Smartphones, Memory and the Cross

The smartphone has become the sacrament (James KA Smith calls it the “liturgical instrument”) of the postmodern city. More specifically, it is the one concrete site where one has a concentrated experience of the forces circulating through contemporary urban life.

One thing that the smartphone demonstrates about the contemporary city, it is that our social context is hostile to memory. Indeed, the postmodern city is proactively destructive of memory. Looking at one’s emails on a smartphone, for instance, one notices that only a certain range of communications are stored on a device. Details of the past are lost almost as instantaneously as they appear. A rather disturbing parallel can be found in a report from the BBC on the retention of old data on social networking sites, another icon of the postmodern city. Rather than being a limitless storehouse of memory, the report refers to an article which outlines a tendency within social networking to lose information about an event, whether through manual or automatic deletion, as early as a year after its occurrence.

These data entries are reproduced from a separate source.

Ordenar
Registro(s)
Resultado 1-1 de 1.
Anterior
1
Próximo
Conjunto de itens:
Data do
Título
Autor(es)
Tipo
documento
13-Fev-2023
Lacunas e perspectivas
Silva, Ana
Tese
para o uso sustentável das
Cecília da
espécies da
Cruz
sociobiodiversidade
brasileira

This treatment of communications as disposable is symptomatic of the postmodern city’s attitude to memory. Now in its post-fordist phase, the city embodies a culture of authenticity that emphasises living in the now. “Now” is the special messianic moment within postmodern culture. However, this is far from the fulfilment of the same passage we find in 2 Corinthians 6:2. To intensify the significance of “Now”, “Now” is deliberately cut off from its connections with the past as well as the future, and life for the urban dweller ends up becoming a process of disjointed present moments.

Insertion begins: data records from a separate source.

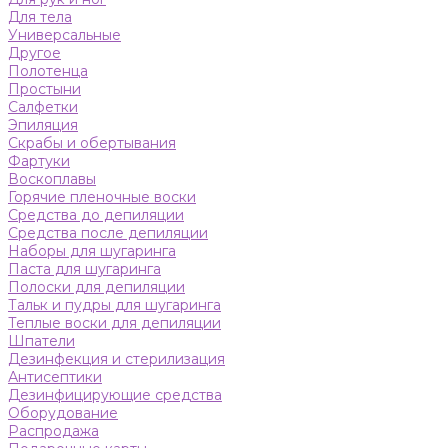
Для тела
Универсальные
Другое
Полотенца
Простыни
Салфетки
Эпиляция
Скрабы и обертывания
Фартуки
Воскоплавы
Горячие пленочные воски
Средства до депиляции
Средства после депиляции
Наборы для шугаринга
Паста для шугаринга
Полоски для депиляции
Тальк и пудры для шугаринга
Теплые воски для депиляции
Шпатели
Дезинфекция и стерилизация
Антисептики
Дезинфицирующие средства
Оборудование
Распродажа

Such a life of commodified time snaps have a profound influence on one’s attitudes, particularly to memory. In a world dominated by the “Now”, memories are something that we presume we can relegate to the past so we can “live for the moment”. We presume that this rendering of experiences to manageable micro-units is something that liberates us from the determinative effects of our past, in pretty much the same way that the individualism of Liberal thought liberates us from the domination of traditional communal belongings.
This attitude is understandable, given that many memories are marked by what psalm 92 calls “emptiness and pain”, be they failures in aspirations, brokenness in human relations, or the scars of what Shakespeare calls the “slings and arrows of outrageous fortune”. We understandably prefer to free ourselves from the grip of such memories by concentrating on the present, and the postmodern city’s never-ending production of new pleasures to replace the old provides the perfect social backdrop to help “take our mind off things”.

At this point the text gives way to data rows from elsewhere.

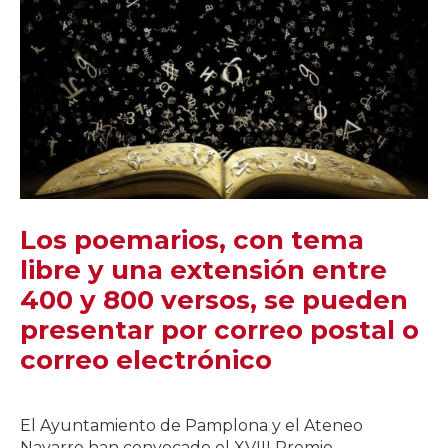
Los poemarios, con tema
libre y una extensión entre
400 y 800 versos, se pueden
presentar por correo postal o
correo electrónico
El Ayuntamiento de Pamplona y el Ateneo
Navarro han convocado el XVIII Premio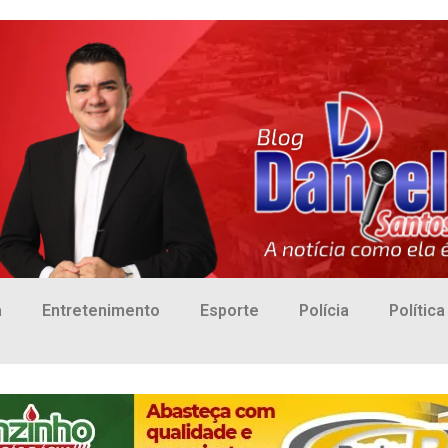
a
Entretenimento
Esporte
Polícia
Política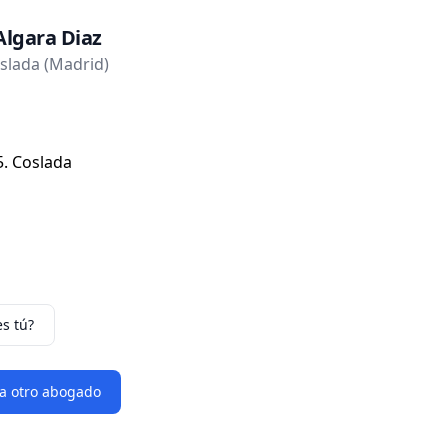
Algara Diaz
slada (Madrid)
5. Coslada
es tú?
 a otro abogado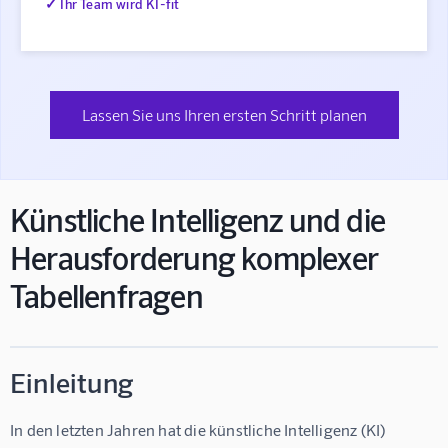
✓ Ihr Team wird KI-fit
Lassen Sie uns Ihren ersten Schritt planen
Künstliche Intelligenz und die
Herausforderung komplexer
Tabellenfragen
Einleitung
In den letzten Jahren hat die künstliche Intelligenz (KI)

In spite of these assurances for our mental comfort, however, we cannot simply “take our mind off things”. The urban dweller’s quintessentially embodied experience of the city is guaranteed to bring up such painful memories in ways and moments that will surprise and disarm. These memories can come from sights and sounds as mundane as the sight of a table at a cafe, the wrong turn down an arcade, the sound of a bird or a taste of a particular dish (the author Marcel Proust spoke of memories being triggered by Madeleine biscuits in his In Search of Lost Time). This is so because the body has deeply embedded imprints of experiences that are more visceral and more enduring than the memories that reside in one’s mind. As a result, the things of the city that the body experiences will often trigger a memory that the mind may have conveniently forgotten. If this memory is painful this will lead to an anxiety, and the urban dweller may intensify his efforts to expunge such memories by immersing himself ever deeper into the momentary pleasures of the postmodern city.
For the Christian, such struggles with memory in urban life should remind us that we carry within ourselves a whole corpus of memories that cannot be expunged by the mind. We can neither “take our minds off things”, nor can we pick and choose the memories he wishes to retain, contrary to the techniques and associated promises of the postmodern city. Part of the Christian call to “take up one’s cross” thus will involve taking up one’s memories imprinted within the body, rather than trying to cut them off (as an aside, it is significant that one service the postmodern city offers as an opportunity to forget one’s past is through various forms of plastic surgery, though this must be explored in another post). This need not be masochistic and hermetic, but can be a concrete way to be what Paul calls the offering of one’s body as a living sacrifice (Romans 12:1) in an urban context.